Look at this guy lounging with his tomato plants, living his best life
It’s not surprising that I also take a ramshackle approach to my writing, cobbling together weird and disparate tales that don’t, on the surface, seem to have a clear overarching narrative arc, but it’s there, perhaps not visible to the naked eye, depending on the beholder.
Last week I had my group review for my essay collection class, and it went splendidly. It’s the first time in nearly a year that I was wide awake and alert — the class is on Chicago time, which is 1-4 am Amsterdam time, and it’s way harder to be sharp and smart during those hours than I thought it would be, despite how much I like to identify with my inner vampire. I was struggling with what to submit and was tempted to go the safe route with something polished and tight, but instead I submitted a piece I’d been struggling to write for ages. I’ve spent countless hours walking around the canals, trying to solve the puzzle of how to write this piece, and I still don’t have it figured out, but I wrestled it to the ground and turned it in and I am so glad I did. It took arming myself with a box of emotional support Mike & Ikes, Hot Tamales, and a large bag of Skittles from the expensive import store to get me through the critique without crumbling into a puddle, but I did it and I am so grateful to all my classmates for their gentle, wise and honest feedback. I feel like I finally cracked this essay collection open, and I can see how the pieces will fit together. Now I’m going to put all the essay titles on index cards and tape them to the wall behind my desk and move them around, playing with the order, weeding out the ones that don’t fit the connecting narrative arc, and tweaking the ones that do, but need revision.

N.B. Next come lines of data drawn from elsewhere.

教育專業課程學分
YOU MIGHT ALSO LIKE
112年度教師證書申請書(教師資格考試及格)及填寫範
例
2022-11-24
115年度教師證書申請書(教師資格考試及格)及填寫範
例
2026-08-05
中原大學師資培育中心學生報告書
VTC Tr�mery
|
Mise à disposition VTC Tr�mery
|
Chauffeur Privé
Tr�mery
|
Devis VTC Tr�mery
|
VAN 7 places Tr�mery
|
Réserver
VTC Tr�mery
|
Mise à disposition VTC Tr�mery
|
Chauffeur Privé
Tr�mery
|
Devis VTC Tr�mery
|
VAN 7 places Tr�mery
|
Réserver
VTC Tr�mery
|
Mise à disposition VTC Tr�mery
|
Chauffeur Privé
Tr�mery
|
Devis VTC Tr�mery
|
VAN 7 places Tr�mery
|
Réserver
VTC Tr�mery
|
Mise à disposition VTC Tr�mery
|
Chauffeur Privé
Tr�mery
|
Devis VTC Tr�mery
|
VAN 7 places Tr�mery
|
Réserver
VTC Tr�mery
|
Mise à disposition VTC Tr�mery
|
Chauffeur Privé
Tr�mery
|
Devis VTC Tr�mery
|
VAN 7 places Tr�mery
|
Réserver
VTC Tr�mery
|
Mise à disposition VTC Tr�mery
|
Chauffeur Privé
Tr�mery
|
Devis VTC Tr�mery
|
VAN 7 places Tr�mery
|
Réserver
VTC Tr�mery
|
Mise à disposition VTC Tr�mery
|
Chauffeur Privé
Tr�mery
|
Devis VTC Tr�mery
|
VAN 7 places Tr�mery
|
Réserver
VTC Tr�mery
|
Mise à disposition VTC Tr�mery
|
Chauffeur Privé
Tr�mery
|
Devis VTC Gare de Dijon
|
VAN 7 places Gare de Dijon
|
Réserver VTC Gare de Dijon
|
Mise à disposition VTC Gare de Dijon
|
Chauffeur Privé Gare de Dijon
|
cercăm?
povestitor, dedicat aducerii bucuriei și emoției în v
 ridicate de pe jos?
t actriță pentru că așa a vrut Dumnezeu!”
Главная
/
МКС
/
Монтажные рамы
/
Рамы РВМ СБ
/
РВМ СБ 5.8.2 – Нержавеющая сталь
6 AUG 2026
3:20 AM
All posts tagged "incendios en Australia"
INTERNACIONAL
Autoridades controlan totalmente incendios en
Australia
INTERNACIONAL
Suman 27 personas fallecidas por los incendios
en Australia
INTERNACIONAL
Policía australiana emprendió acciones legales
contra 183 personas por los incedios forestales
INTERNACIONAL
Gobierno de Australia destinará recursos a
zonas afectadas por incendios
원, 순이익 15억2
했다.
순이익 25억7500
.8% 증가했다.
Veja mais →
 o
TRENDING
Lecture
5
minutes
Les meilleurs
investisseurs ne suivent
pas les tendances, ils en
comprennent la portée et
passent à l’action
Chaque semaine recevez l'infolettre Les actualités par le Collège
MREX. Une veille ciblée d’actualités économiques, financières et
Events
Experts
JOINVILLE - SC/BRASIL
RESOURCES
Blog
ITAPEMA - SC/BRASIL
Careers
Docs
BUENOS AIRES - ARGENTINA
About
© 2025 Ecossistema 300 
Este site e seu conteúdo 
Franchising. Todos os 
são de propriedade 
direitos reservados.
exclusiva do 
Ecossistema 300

The structure may be ramshackle, but it’s there, and there’s a beauty to it that may not reveal itself to everyone, but that’s okay. I’m grabbing 25 of my closest friends and we’re setting sail on this contraption. It will float.

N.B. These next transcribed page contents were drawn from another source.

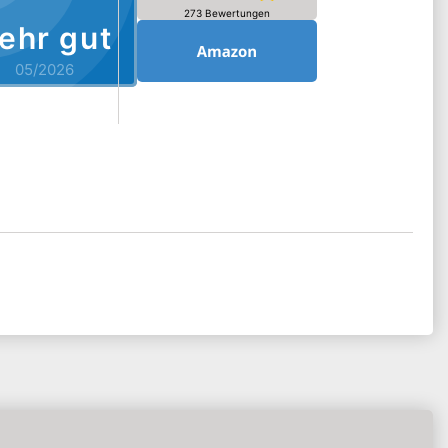
273 Bewertungen
ehr gut
05/2026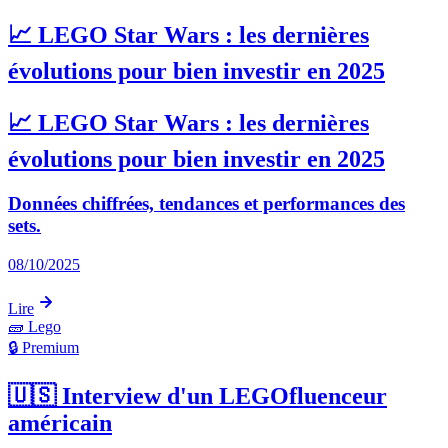
📈 LEGO Star Wars : les dernières
évolutions pour bien investir en 2025
📈 LEGO Star Wars : les dernières
évolutions pour bien investir en 2025
Données chiffrées, tendances et performances des
sets.
08/10/2025
Lire
🧱
Lego
🔒 Premium
🇺🇸 Interview d'un LEGOfluenceur
américain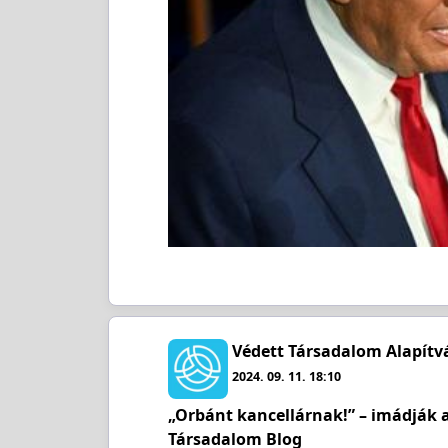
Védett Társadalom Alapítv
2024. 09. 11. 18:10
„Orbánt kancellárnak!” – imádják 
Társadalom Blog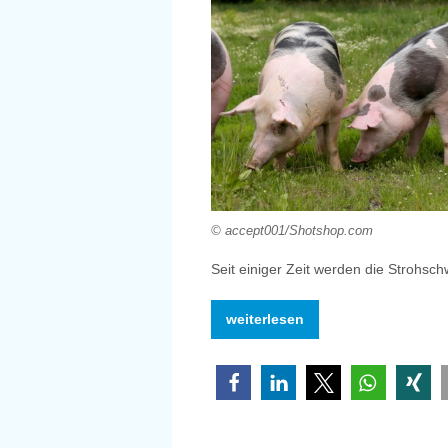
© accept001/Shotshop.com
Seit einiger Zeit werden die Strohsc
„Was
weiterlesen
ist
ein
Strohschwein?“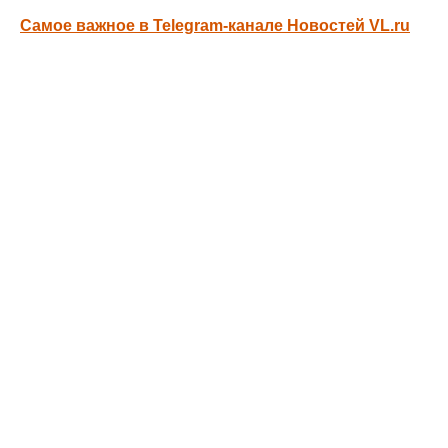
Самое важное в Telegram-канале Новостей VL.ru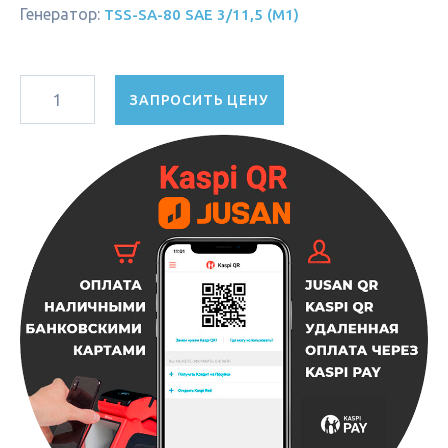
Генератор:
TSS-SA-80 SAE 3/11,5 (М1)
ЗАПРОСИТЬ ЦЕНУ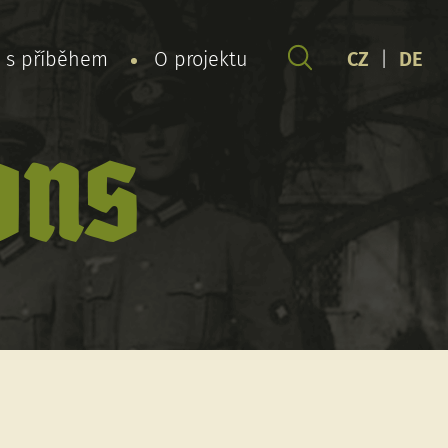
y s příběhem
O projektu
CZ
|
DE
ons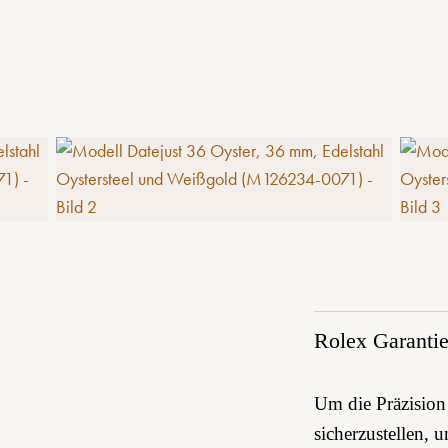
Rolex Garanti
Um die Präzision 
sicherzustellen, 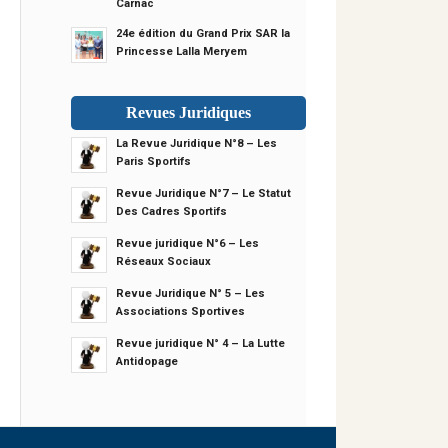
Carnac
24e édition du Grand Prix SAR la
Princesse Lalla Meryem
Revues Juridiques
La Revue Juridique N°8 – Les
Paris Sportifs
Revue Juridique N°7 – Le Statut
Des Cadres Sportifs
Revue juridique N°6 – Les
Réseaux Sociaux
Revue Juridique N° 5 – Les
Associations Sportives
Revue juridique N° 4 – La Lutte
Antidopage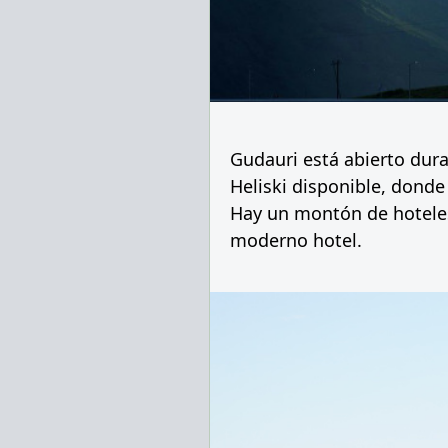
Gudauri está abierto dur
Heliski disponible, donde 
Hay un montón de hoteles
moderno hotel.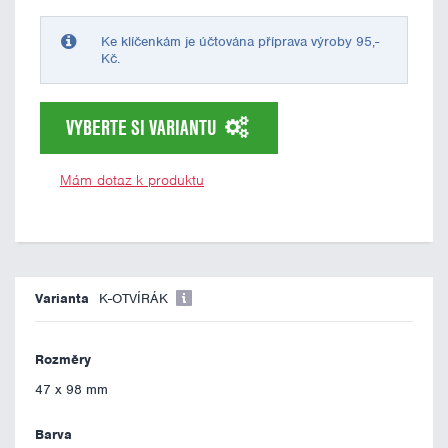
Ke klíčenkám je účtována příprava výroby 95,-
Kč.
VYBERTE SI VARIANTU
Mám dotaz k produktu
K-OTVÍRÁK
47 x 98 mm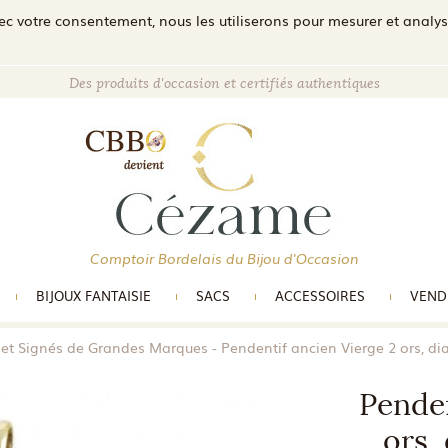
c votre consentement, nous les utiliserons pour mesurer et analyser 
Des produits d'occasion et certifiés authentiques
Comptoir Bordelais du Bijou d'Occasion
BIJOUX FANTAISIE
SACS
ACCESSOIRES
VEND
 et Signés de Grandes Marques
Pendentif ancien Vierge 2 ors, di
Penden
ors,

The blackberry bush where we moor Shrimpy is some Grimm’s Fairytale business. The thorny vines are wrapping their tendrils around her and taking over.
I read the first line without my glasses and thought this was going to be a piece about constipation.
I love contraptions as well - and am growing to appreciate them more in this airbrushed, filtered faux perfection world. You know what is perfect? A man taking a cruise down the canal with his tomato plants. I bet those tomatoes taste delicious.
I bet the collection is going to be great!